The Seven Deadly Sins, gluttony, sloth, wrath, greed, envy, pride, and lust, not only wreak havoc on the soul but the body as well, just as the Cardinal Virtues, prudence, justice, temperance, and fortitude, not only point us towards heaven, but are also meant to spare us an earthly hell of ill health.

Sadly, many of us, either lacking knowledge of this truth or the will to embrace it, are forced to learn this catechism of sin and virtue in the school of disease and death. True, death comes for us all, but we don’t have to rush to meet it. Mother Church wills, rather, that we “might have life and have it to the full”; thus, its prohibitions on things contrary to nature.

The above mentioned bad-habits are well-known and no one is surprised that Uncle John, who smoked for decades, now cannot move about without a 40 pound tank of oxygen in tow. But we ARE surprised when a woman in mid-life is taken down by cancer. Or perhaps not (surprised), since breast cancer and other female-related cancers are occurring with exponential frequency.

Since 1970, the incidence of breast cancer has increased worldwide by 80%.  And in Europe it has outpaced lung cancer as the top killer even though it mostly affects only women. In the U.S., though it still ranks second to lung cancer, the incidence of breast cancer has grown a terrifying 660% since 1973.

Cancer researches know the cause for the epidemic, but carefully hide it from full view. An example of how it is hidden is exemplified in this post by the health editor of a British paper, who, in commenting on the “global epidemic” of breast cancer, says:

“‘Westernisation’ of traditional lifestyles is to blame. A richer diet, smaller families, delayed childbearing and reduced breast-feeding have driven the increase in the West, together with rising obesity and increased alcohol consumption, specialists say. Now these trends are being seen everywhere – with a growing burden of malignant disease in their wake.”

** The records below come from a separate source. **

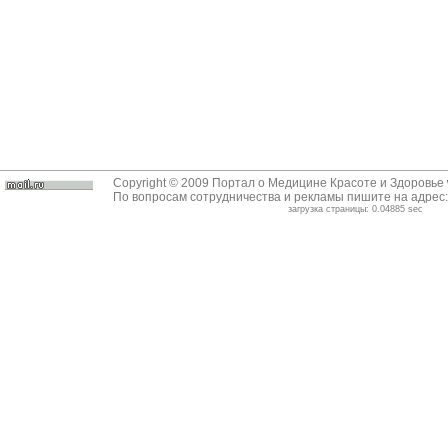
Copyright © 2009 Портал о Медицине Красоте и Здоровье
По вопросам сотрудничества и рекламы пишите на адрес
загрузка страницы: 0.04885 sec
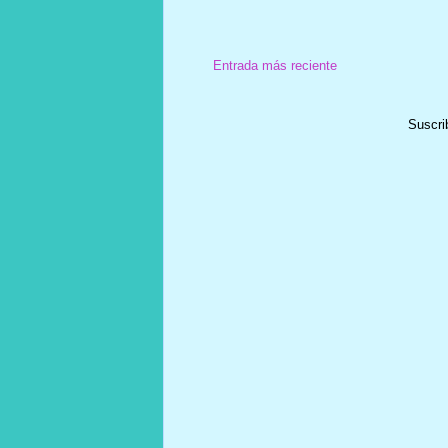
Entrada más reciente
Suscri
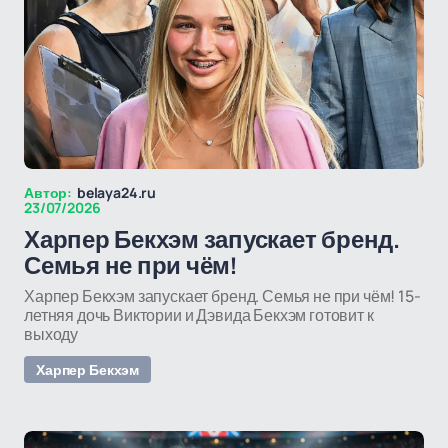
Автор:
belaya24.ru
23/07/2026
Харпер Бекхэм запускает бренд.
Семья не при чём!
Харпер Бекхэм запускает бренд. Семья не при чём! 15-
летняя дочь Виктории и Дэвида Бекхэм готовит к
выходу
Харпер Бекхэм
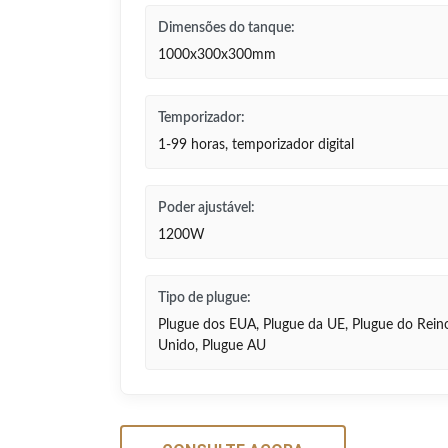
Dimensões do tanque:
1000x300x300mm
Temporizador:
1-99 horas, temporizador digital
Poder ajustável:
1200W
Tipo de plugue:
Plugue dos EUA, Plugue da UE, Plugue do Rein
Unido, Plugue AU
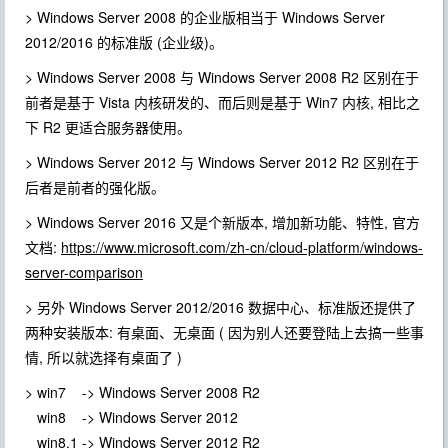
> Windows Server 2008 的企业版相当于 Windows Server
2012/2016 的标准版 (企业级)。
> Windows Server 2008 与 Windows Server 2008 R2 区别在于
前者是基于 Vista 内核研发的、而后则是基于 Win7 内核, 相比之
下 R2 更适合服务器使用。
> Windows Server 2012 与 Windows Server 2012 R2 区别在于
后者是前者的强化版。
> Windows Server 2016 又是个新版本, 增加新功能、特性, 官方
文档:
https://www.microsoft.com/zh-cn/cloud-platform/windows-
server-comparison
> 另外 Windows Server 2012/2016 数据中心、标准版还提供了
两种安装版本: 有桌面、无桌面 ( 因为别人还要登陆上去搞一些事
情, 所以就选择有桌面了 )
> win7 -> Windows Server 2008 R2
win8 -> Windows Server 2012
win8.1 -> Windows Server 2012 R2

We already know about the risks of a richer diet, obesity and alcohol consumption. What’s new, and rather foreign to this discussion, is the insertion of “smaller families, delayed childbearing and (even) reduced breast-feeding” as drivers of female cancers. Of course, what the author is referring to (but won’t actually say) is The Pill.

In 2005, the U.N.’s International Agency for Research on Cancer, based on recommendations from the World Health Organization, reclassified Hormonal Menopause Therapy (HMT) from “possibly carcinogenic” to “carcinogenic”, in fact a Group One Carcinogen, right up there with asbestos and radium.

The hormones used in HMT, progesterone and estrogen, are the same hormones used in birth control pills, and buried in the report is a reference to the increased risk of cancer by a “common type of birth control pill”.  The report admits that The Pill was already known to cause liver cancer, and goes on to conclude that it also “slightly increases the risk of breast and cervical cancer.”

The near doubling of the worldwide rate of breast cancer over the last four decades and it’s six-fold increase in the U.S. and Europe can hardly be considered “slight”, but the U.N., finding itself at odds with its own population control policy which is heavily vested in the global distribution of hormonal contraceptives, is predictably reluctant to tell us the whole truth.

Our Church, however, has never been reluctant to tell us the whole truth. The Catechism calls intentional contraceptive acts “intrinsically evil”. Yet, for over a generation, many Catholics have ignored, ridiculed, impugned, and openly disobeyed this teaching, and - as if to put an exclamation point on their disdain for the Church’s prohibition on contraception - support the president’s “contraceptive mandate” by a large majority.

However, to paraphrase Archbishop Sheen, while we might thumb our noses at God and the magisterial teaching of the Church, in the end, disease and death will get our attention, for “Nature...(pause)...never forgives.”